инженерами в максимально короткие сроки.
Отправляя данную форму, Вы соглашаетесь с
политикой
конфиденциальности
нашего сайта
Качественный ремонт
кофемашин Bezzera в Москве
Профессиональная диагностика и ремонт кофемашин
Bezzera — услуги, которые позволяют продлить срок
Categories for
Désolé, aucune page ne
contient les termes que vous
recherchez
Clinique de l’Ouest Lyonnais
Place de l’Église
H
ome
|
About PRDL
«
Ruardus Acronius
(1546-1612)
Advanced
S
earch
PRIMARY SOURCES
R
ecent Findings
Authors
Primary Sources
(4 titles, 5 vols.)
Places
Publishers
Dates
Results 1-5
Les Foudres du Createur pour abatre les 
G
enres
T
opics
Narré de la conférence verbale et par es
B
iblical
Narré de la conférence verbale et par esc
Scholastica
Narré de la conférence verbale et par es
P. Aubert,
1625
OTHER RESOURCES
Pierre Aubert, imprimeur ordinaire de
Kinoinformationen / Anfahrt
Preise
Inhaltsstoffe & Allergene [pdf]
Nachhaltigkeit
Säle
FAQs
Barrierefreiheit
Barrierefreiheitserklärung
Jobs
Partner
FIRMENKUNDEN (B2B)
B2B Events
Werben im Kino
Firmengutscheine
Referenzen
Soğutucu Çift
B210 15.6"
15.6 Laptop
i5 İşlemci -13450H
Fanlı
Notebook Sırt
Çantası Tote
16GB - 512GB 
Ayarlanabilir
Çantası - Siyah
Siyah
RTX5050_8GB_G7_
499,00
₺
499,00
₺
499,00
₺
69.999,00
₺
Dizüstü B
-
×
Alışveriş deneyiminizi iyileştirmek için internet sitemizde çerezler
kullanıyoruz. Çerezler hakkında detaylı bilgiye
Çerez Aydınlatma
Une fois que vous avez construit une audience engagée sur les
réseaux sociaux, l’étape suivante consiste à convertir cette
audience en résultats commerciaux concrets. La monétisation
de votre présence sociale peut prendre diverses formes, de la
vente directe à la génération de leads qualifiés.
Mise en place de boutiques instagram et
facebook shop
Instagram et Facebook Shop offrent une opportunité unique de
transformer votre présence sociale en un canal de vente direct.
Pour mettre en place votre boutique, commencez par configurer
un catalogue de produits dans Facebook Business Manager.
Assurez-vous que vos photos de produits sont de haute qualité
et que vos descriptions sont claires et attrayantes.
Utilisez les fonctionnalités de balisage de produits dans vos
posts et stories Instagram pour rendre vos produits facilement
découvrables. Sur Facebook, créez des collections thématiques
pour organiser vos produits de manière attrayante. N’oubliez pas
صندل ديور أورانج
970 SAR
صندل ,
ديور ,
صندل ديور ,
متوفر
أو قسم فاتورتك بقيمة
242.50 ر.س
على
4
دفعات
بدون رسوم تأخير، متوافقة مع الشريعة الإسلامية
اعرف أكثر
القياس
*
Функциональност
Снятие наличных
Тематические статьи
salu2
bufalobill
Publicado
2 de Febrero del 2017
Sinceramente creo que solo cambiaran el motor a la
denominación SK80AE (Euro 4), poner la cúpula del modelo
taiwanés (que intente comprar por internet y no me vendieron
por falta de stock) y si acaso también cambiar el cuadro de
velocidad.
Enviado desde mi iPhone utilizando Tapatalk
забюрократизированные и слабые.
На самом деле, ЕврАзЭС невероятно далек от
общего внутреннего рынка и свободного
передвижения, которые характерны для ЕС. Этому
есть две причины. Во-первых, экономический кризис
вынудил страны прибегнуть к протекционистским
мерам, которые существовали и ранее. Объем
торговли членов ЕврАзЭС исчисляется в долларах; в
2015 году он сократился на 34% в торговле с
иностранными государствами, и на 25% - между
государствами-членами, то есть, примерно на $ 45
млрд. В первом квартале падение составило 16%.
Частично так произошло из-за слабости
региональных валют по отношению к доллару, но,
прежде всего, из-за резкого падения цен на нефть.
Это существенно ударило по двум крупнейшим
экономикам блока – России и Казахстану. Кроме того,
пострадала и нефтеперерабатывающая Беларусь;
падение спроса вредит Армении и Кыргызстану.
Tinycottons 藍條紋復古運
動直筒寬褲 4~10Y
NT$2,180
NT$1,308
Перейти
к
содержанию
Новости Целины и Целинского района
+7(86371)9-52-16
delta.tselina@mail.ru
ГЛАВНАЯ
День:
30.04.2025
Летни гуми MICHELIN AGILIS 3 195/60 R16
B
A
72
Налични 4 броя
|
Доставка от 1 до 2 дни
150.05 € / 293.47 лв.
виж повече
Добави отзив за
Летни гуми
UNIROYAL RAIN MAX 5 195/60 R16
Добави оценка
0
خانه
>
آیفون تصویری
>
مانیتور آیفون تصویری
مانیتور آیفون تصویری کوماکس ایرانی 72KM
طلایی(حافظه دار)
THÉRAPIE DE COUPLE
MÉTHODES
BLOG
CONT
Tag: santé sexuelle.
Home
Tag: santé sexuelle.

- _WHAT YOU WILL DO_
The entries above hold the needed span. Transcribe exactly the lines from the one with "кофемашин Bezzera в Москве" to the one with "Alışveriş deneyiminizi iyileştirmek", both included.

- _WRITTEN RESPONSE_
кофемашин Bezzera в Москве
Профессиональная диагностика и ремонт кофемашин
Bezzera — услуги, которые позволяют продлить срок
Categories for
Désolé, aucune page ne
contient les termes que vous
recherchez
Clinique de l’Ouest Lyonnais
Place de l’Église
H
ome
|
About PRDL
«
Ruardus Acronius
(1546-1612)
Advanced
S
earch
PRIMARY SOURCES
R
ecent Findings
Authors
Primary Sources
(4 titles, 5 vols.)
Places
Publishers
Dates
Results 1-5
Les Foudres du Createur pour abatre les 
G
enres
T
opics
Narré de la conférence verbale et par es
B
iblical
Narré de la conférence verbale et par esc
Scholastica
Narré de la conférence verbale et par es
P. Aubert,
1625
OTHER RESOURCES
Pierre Aubert, imprimeur ordinaire de
Kinoinformationen / Anfahrt
Preise
Inhaltsstoffe & Allergene [pdf]
Nachhaltigkeit
Säle
FAQs
Barrierefreiheit
Barrierefreiheitserklärung
Jobs
Partner
FIRMENKUNDEN (B2B)
B2B Events
Werben im Kino
Firmengutscheine
Referenzen
Soğutucu Çift
B210 15.6"
15.6 Laptop
i5 İşlemci -13450H
Fanlı
Notebook Sırt
Çantası Tote
16GB - 512GB 
Ayarlanabilir
Çantası - Siyah
Siyah
RTX5050_8GB_G7_
499,00
₺
499,00
₺
499,00
₺
69.999,00
₺
Dizüstü B
-
×
Alışveriş deneyiminizi iyileştirmek için internet sitemizde çerezler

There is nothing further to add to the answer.